A patient, or his/her legally authorized representative, may inspect and/or obtain a copy, or have copies of medical records sent to another facility.
Berkshire Medical Center requires a completed and signed written request and authorization for release of health information form before releasing any documents to anyone, including the patient.
To Request a Copy of Your Medical Records
Print and complete the "AUTHORIZATION FOR USE OR DISCLOSURE OF HEALTH INFORMATION" form.
If you have any questions regarding release of medical record information, please call 413-447-2338.

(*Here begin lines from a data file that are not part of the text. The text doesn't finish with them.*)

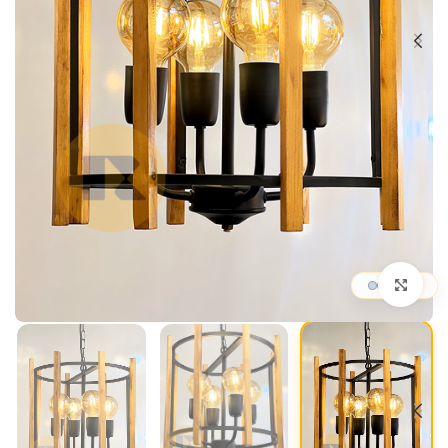
بزرگنمایی تصویر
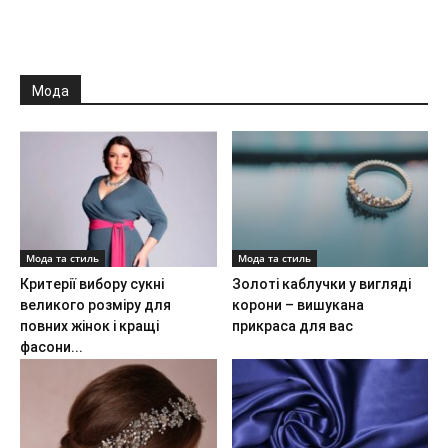
Мода
Мода та стиль
Мода та стиль
Критерії вибору сукні
Золоті каблучки у вигляді
великого розміру для
корони – вишукана
повних жінок і кращі
прикраса для вас
фасони...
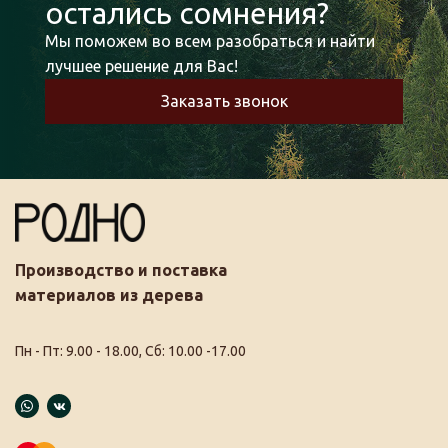
остались сомнения?
Мы поможем во всем разобраться и найти
лучшее решение для Вас!
Заказать звонок
Производство и поставка
материалов из дерева
Пн - Пт: 9.00 - 18.00, Сб: 10.00 -17.00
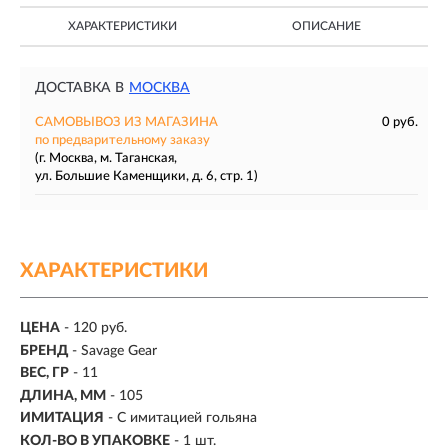
ХАРАКТЕРИСТИКИ
ОПИСАНИЕ
ДОСТАВКА В
МОСКВА
САМОВЫВОЗ ИЗ МАГАЗИНА
0 руб.
по предварительному заказу
(г. Москва, м. Таганская,
ул. Большие Каменщики, д. 6, стр. 1)
ХАРАКТЕРИСТИКИ
ЦЕНА
- 120 руб.
БРЕНД
- Savage Gear
ВЕС, ГР
-
11
ДЛИНА, ММ
-
105
ИМИТАЦИЯ
- С имитацией гольяна
КОЛ-ВО В УПАКОВКЕ
-
1 шт.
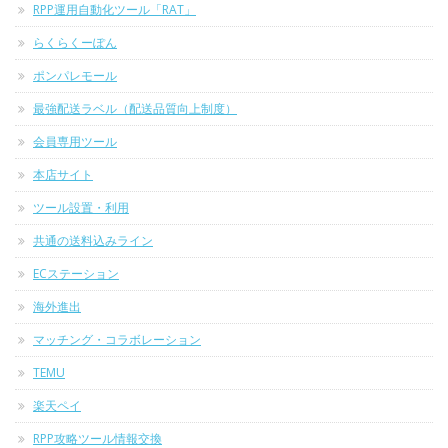
RPP運用自動化ツール「RAT」
らくらくーぽん
ポンパレモール
最強配送ラベル（配送品質向上制度）
会員専用ツール
本店サイト
ツール設置・利用
共通の送料込みライン
ECステーション
海外進出
マッチング・コラボレーション
TEMU
楽天ペイ
RPP攻略ツール情報交換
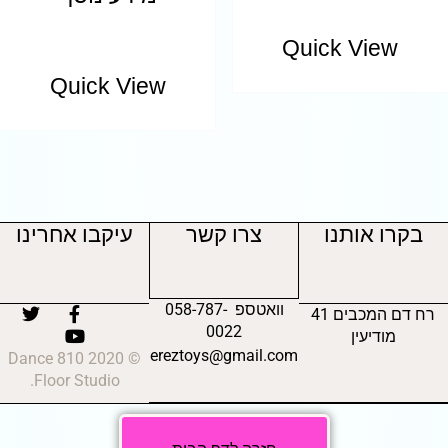
Quick View
Quick View
בקרו אותנו
צרו קשר
עיקבו אחרינו
וואטספ 058-787-
רח דם המכבים 41
0022
מודיעין
ereztoys@gmail.com
© 2020 810 Dance
Floor Studio.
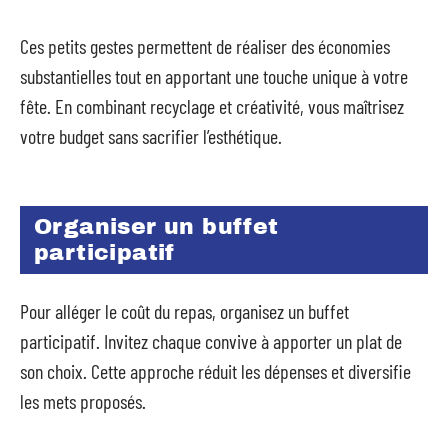
Ces petits gestes permettent de réaliser des économies
substantielles tout en apportant une touche unique à votre
fête. En combinant recyclage et créativité, vous maîtrisez
votre budget sans sacrifier l’esthétique.
Organiser un buffet
participatif
Pour alléger le coût du repas, organisez un buffet
participatif. Invitez chaque convive à apporter un plat de
son choix. Cette approche réduit les dépenses et diversifie
les mets proposés.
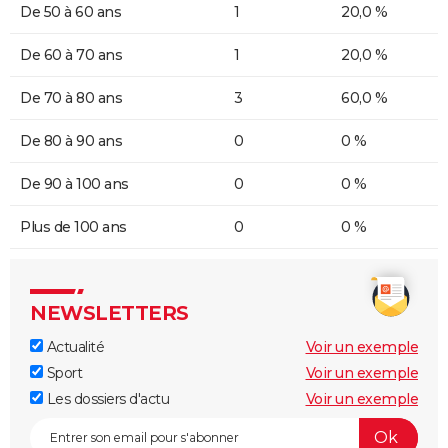
De 50 à 60 ans
1
20,0 %
De 60 à 70 ans
1
20,0 %
De 70 à 80 ans
3
60,0 %
De 80 à 90 ans
0
0 %
De 90 à 100 ans
0
0 %
Plus de 100 ans
0
0 %
NEWSLETTERS
Actualité
Voir un exemple
Sport
Voir un exemple
Les dossiers d'actu
Voir un exemple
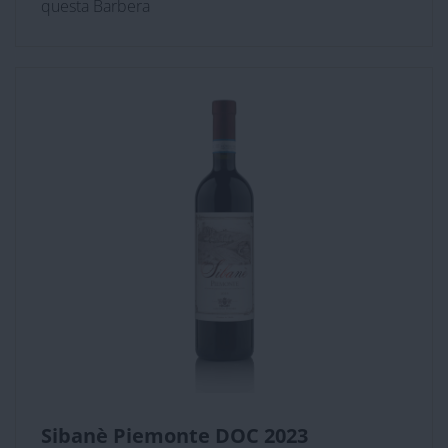
questa Barbera
Sibanè Piemonte DOC 2023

All diagnostic studies belong to the BHS Radiology Department. To obtain a CD of your images, please come to the Radiology Department on the first floor of Berkshire Medical Center. Federal privacy laws mandate that you bring photo identification with you. If you would like someone other than yourself to either receive or pick up your images on a CD you will need to put their name and address on the release of Information form. They will also need to bring with them a form of identification. For Radiology Film requests, call 413-447-2349, or fax 413-395-7955.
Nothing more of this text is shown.